Abhanga 1624
English: When it comes to Deva's mind — there no one's will runs.
The verse
आलें देवाचिया मना । तेथें कोणाचें चालेना ॥१॥ हरिश्चंद्र ताराराणी । वाहे डोंबा घरीं पाणी ॥ध्रु.॥ पांडवांचा साहाकारी । राज्यावरोनि केले दुरी ॥२॥ तुका म्हणे उगेचि राहा । होईंल तें सहज पाहा ॥३॥
Literal translation
English: When it comes to Deva's mind — there no one's will runs. Hariścandra and Tārā-rāṇī — bear water at the Ḍoma's house. The helper-of-Pāṇḍavas — was made distant from rājya. Tuka says: just stay quiet — see what will be naturally.
Word-by-word gloss
| Marathi | Meaning |
|---|---|
| आलें देवाचिया मना | "when come — to Deva's mind" |
| तेथें कोणाचें चालेना | "there — no one's — runs" |
| हरिश्चंद्र ताराराणी | "Hariścandra — Tārā-rāṇī" |
| वाहे डोंबा घरीं पाणी | "bear — at Ḍoma's house — water" |
| पांडवांचा साहाकारी | "the helper-of-Pāṇḍavas" |
| राज्यावरोनि केले दुरी | "from rājya — was made distant" |
| तुका म्हणे उगेचि राहा | "Tuka says — just stay quiet" |
| होईंल तें सहज पाहा | "what will be — naturally — see" |
What it means
Deva-mind-determines abhang. Two famous mythic-precedents.
The opening principle: ālēm Devāciyā manā — tēthē kōṇācēm cālēnā — when something comes to Deva's mind — there no one else's will runs. Cālēnā = doesn't run / doesn't proceed.

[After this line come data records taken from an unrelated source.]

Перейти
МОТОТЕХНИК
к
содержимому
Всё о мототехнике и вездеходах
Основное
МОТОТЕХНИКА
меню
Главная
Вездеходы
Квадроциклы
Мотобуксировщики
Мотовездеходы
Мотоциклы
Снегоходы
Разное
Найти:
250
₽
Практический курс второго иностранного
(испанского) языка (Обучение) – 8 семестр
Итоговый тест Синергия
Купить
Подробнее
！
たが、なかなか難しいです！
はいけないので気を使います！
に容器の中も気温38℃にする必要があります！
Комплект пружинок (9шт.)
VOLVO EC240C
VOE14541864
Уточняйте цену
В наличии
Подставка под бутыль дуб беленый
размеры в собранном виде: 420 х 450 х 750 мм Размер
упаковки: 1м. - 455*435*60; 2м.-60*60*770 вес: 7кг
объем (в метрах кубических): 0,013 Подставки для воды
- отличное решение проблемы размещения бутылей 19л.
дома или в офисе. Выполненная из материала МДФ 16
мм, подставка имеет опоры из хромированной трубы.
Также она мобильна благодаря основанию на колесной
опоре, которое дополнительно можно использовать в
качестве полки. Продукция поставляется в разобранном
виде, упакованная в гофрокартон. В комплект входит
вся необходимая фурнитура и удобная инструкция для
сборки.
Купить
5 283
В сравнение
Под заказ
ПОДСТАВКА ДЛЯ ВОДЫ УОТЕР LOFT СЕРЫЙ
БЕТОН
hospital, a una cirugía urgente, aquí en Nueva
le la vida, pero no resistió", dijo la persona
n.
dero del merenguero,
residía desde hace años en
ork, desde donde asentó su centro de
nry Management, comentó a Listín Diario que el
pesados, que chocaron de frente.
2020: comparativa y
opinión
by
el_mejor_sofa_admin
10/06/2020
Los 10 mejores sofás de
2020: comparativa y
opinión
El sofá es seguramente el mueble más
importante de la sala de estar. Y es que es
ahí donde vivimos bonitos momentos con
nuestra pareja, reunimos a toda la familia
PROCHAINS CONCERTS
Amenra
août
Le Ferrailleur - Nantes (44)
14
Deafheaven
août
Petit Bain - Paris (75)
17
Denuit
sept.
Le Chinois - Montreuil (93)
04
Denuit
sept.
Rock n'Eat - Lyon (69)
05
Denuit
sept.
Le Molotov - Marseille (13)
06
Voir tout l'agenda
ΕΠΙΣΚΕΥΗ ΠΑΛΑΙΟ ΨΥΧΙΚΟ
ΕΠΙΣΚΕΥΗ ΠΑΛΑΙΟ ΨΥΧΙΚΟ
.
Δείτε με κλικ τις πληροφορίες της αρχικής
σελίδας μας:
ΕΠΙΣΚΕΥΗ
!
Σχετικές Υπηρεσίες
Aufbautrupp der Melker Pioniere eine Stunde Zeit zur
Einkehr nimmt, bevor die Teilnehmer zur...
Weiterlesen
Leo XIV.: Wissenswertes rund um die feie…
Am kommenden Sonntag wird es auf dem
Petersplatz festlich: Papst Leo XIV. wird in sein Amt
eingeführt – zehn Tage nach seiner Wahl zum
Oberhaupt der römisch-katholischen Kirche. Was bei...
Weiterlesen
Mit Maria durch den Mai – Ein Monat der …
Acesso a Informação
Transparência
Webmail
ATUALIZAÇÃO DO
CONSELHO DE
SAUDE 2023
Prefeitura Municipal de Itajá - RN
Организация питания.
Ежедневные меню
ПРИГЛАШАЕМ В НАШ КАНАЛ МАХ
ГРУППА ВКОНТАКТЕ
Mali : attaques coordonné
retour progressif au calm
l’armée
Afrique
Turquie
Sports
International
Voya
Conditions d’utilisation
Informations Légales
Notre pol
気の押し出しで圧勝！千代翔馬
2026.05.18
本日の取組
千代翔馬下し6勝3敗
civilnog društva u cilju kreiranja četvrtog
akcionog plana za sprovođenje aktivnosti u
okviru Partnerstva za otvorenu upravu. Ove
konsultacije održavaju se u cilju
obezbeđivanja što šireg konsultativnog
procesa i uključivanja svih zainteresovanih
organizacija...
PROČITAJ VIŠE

Once Deva has decided, no other will moves there.
Precedent 1 — Hariścandra: Hariścandra Tārā-rāṇī — vāhē Ḍombā gharīm pāṇī — Hariścandra and Tārā-rāṇī bear water at the Ḍoma's house. The Hariścandra story: King Hariścandra (= truth-king of pre-Mahābhārata legend) was tested by Viśvāmitra: he gave away his entire kingdom, then his wife (Tārā-rāṇī, more commonly Tārāmatī), then their son, then sold himself to a Ḍoma (= a low-caste cremation-ground attendant). The royal-king and royal-queen carried-water at the Ḍoma's-house — the highest royals reduced to lowest service. Despite their dharma, their Deva-determined-fate placed them in the Ḍoma's-water-bearing.
Precedent 2 — Pāṇḍavas: Pāṇḍavāñcā sāhakārī — rājyā-varōni kēlē durī — the helper-of-Pāṇḍavas was made distant from rājya. The Mahābhārata story: Even with Kṛṣṇa as their helper, the Pāṇḍavas were exiled from the kingdom for 13 years (the vana-vāsa + ajñāta-vāsa). Even Kṛṣṇa-as-helper could not prevent their displacement. (Or alternatively: even they who were the Pāṇḍavas' helper got distanced — Kṛṣṇa himself eventually was kept at a distance from the Yadava-kingdom before Mausala-parva.)
The lesson: Tukā mhaṇē ugē-chi rāhā — hō'īla tēm sahaja pāhā — Tuka says: just stay quiet — see what will be naturally. Ugē-chi rāhā = just stay quiet, just sit still. What will happen will happen naturally.
This abhang is one of Tukaram's strongest fate-acceptance statements, anchored in two of the most-famous mythic-displacement-stories: a truth-king reduced to water-carrier, and the rightful-heirs exiled from kingdom. Even the highest are subject to Deva's-decree.
[T]
For someone today
For today: when something comes into Deva's mind — there, no one else's will can run; even Hariścandra-the-truth-king and Tārā-rāṇī had to bear water at the Ḍoma's house; even the Pāṇḍavas, who had Kṛṣṇa as their helper, were distanced from their kingdom; Tuka says — just stay quiet — see what will be, naturally.
Where this applies
- Deva's-mind-no-one-else's-will-runs.* Devāciyā-manā-kōṇācēm-cālēnā.
- Hariścandra-Tārā-rāṇī-water-at-Ḍoma-house.* Hariścandra-Tārā-rāṇī-Ḍombā-gharīm-pāṇī.
- Pāṇḍavas'-helper-distant-from-rājya.* Pāṇḍava-sāhakārī-rājyā-durī.
- Stay-quiet-see-naturally.* Ugē-chi-rāhā-sahaja-pāhā.